*WHAT YOU WILL DO*:
The task calls for the lines below from the line with "People Movement" to the line with "electrical work. Its", both ends included, copied exactly, without any pictures.

(Transcribed page contents)

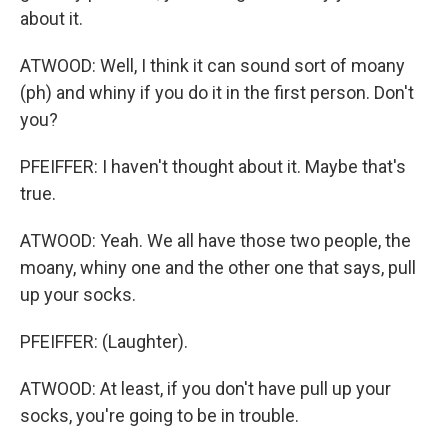
about it.
ATWOOD: Well, I think it can sound sort of moany
(ph) and whiny if you do it in the first person. Don't
you?
PFEIFFER: I haven't thought about it. Maybe that's
true.
ATWOOD: Yeah. We all have those two people, the
moany, whiny one and the other one that says, pull
up your socks.
PFEIFFER: (Laughter).
ATWOOD: At least, if you don't have pull up your
socks, you're going to be in trouble.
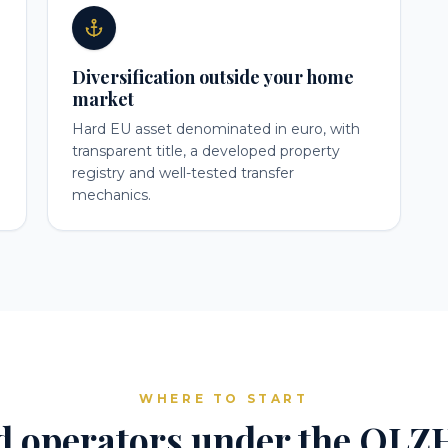
Diversification outside your home
market
Hard EU asset denominated in euro, with
transparent title, a developed property
registry and well-tested transfer
mechanics.
WHERE TO START
d operators under the QLZH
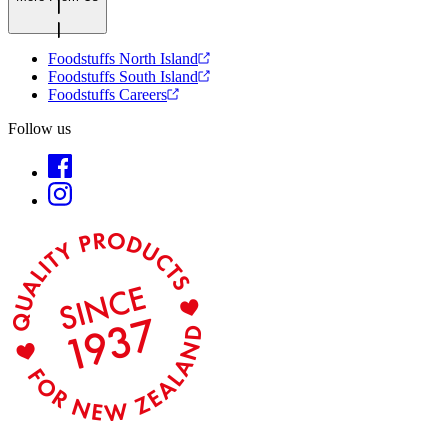
Foodstuffs North Island
Foodstuffs South Island
Foodstuffs Careers
Follow us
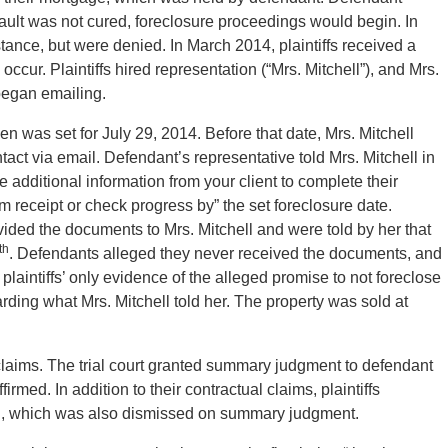
efault was not cured, foreclosure proceedings would begin. In
istance, but were denied. In March 2014, plaintiffs received a
 occur. Plaintiffs hired representation (“Mrs. Mitchell”), and Mrs.
began emailing.
 was set for July 29, 2014. Before that date, Mrs. Mitchell
act via email. Defendant’s representative told Mrs. Mitchell in
 additional information from your client to complete their
rm receipt or check progress by” the set foreclosure date.
rovided the documents to Mrs. Mitchell and were told by her that
th
. Defendants alleged they never received the documents, and
 plaintiffs’ only evidence of the alleged promise to not foreclose
rding what Mrs. Mitchell told her. The property was sold at
al claims. The trial court granted summary judgment to defendant
irmed. In addition to their contractual claims, plaintiffs
ion, which was also dismissed on summary judgment.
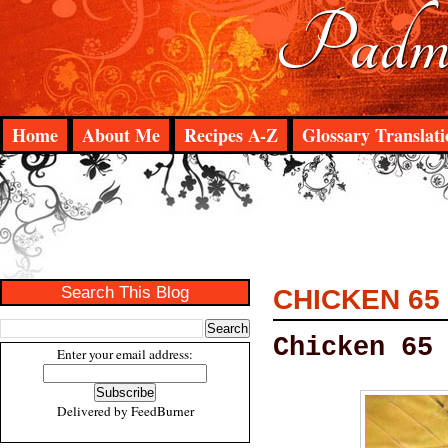
Padma
Home
About Me
Recipes A-Z
Glossary Translati
Search This Blog
CHICKEN 65
Chicken 65
Enter your email address:
Delivered by
FeedBurner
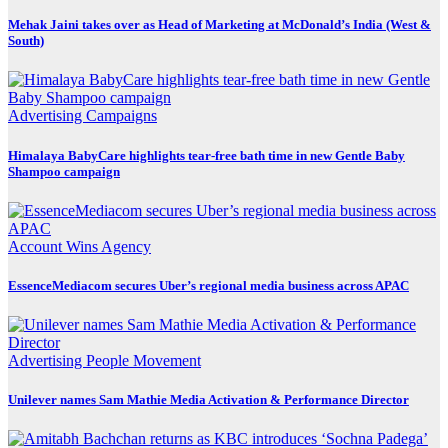
Mehak Jaini takes over as Head of Marketing at McDonald’s India (West &
South)
Advertising
Campaigns
Himalaya BabyCare highlights tear-free bath time in new Gentle Baby
Shampoo campaign
Account Wins
Agency
EssenceMediacom secures Uber’s regional media business across APAC
Advertising
People Movement
Unilever names Sam Mathie Media Activation & Performance Director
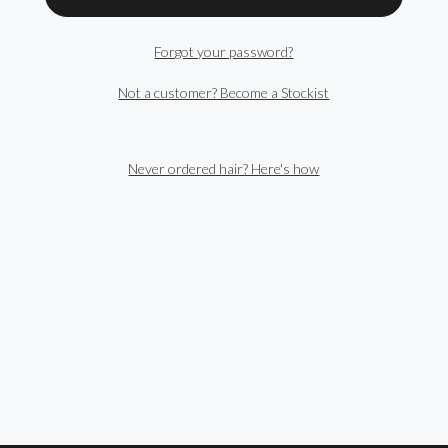
Forgot your password?
Not a customer? Become a Stockist
Never ordered hair? Here's how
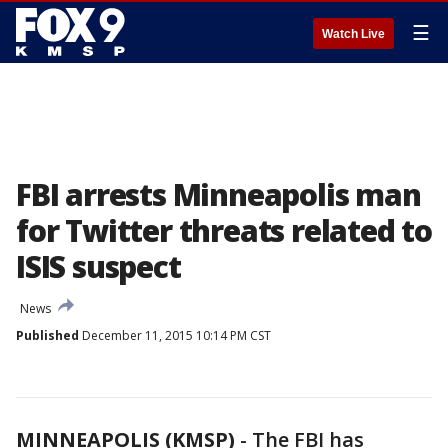
☰
Watch Live
FBI arrests Minneapolis man
for Twitter threats related to
ISIS suspect
News
Published
December 11, 2015 10:14 PM CST
MINNEAPOLIS (KMSP)
-
The FBI has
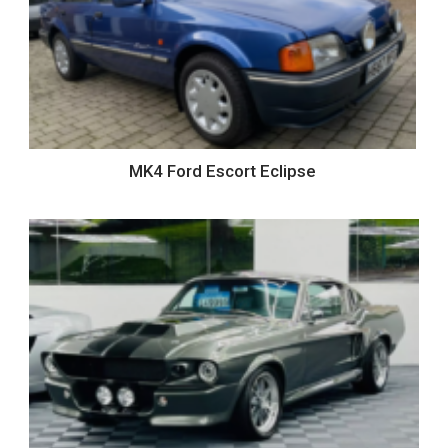
MK4 Ford Escort Eclipse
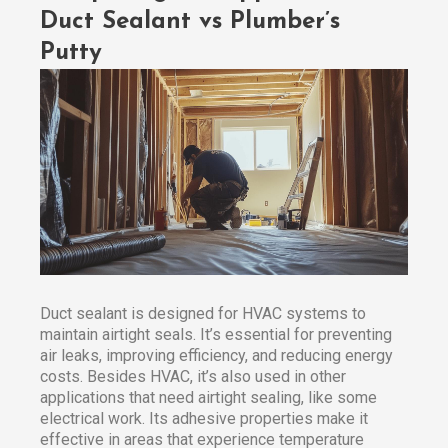
Duct Sealant vs Plumber’s
Putty
Duct sealant is designed for HVAC systems to
maintain airtight seals. It’s essential for preventing
air leaks, improving efficiency, and reducing energy
costs. Besides HVAC, it’s also used in other
applications that need airtight sealing, like some
electrical work. Its adhesive properties make it
effective in areas that experience temperature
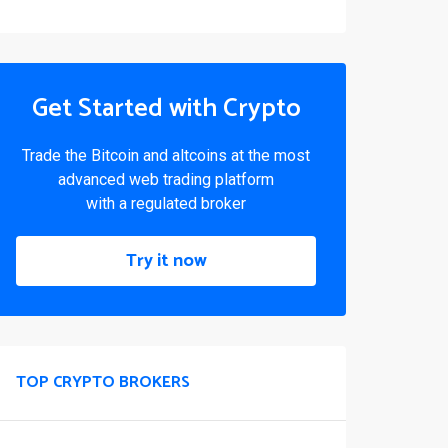
Get Started with Crypto
Trade the Bitcoin and altcoins at the most
advanced web trading platform
with a regulated broker
Try it now
TOP CRYPTO BROKERS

*EXPECTED OUTPUT*:
People Movement
Unilever names Sam Mathie Media Activation & Performance Director
Forgot your password?
Not a customer? Become a Stockist
Never ordered hair? Here's how
☰
Watch Live
FBI arrests Minneapolis man
for Twitter threats related to
ISIS suspect
News
Published
December 11, 2015 10:14 PM CST
MINNEAPOLIS (KMSP)
-
The FBI has
MK4 Ford Escort Eclipse
Duct Sealant vs Plumber’s
Putty
Duct sealant is designed for HVAC systems to
maintain airtight seals. It’s essential for preventing
air leaks, improving efficiency, and reducing energy
costs. Besides HVAC, it’s also used in other
applications that need airtight sealing, like some
electrical work. Its adhesive properties make it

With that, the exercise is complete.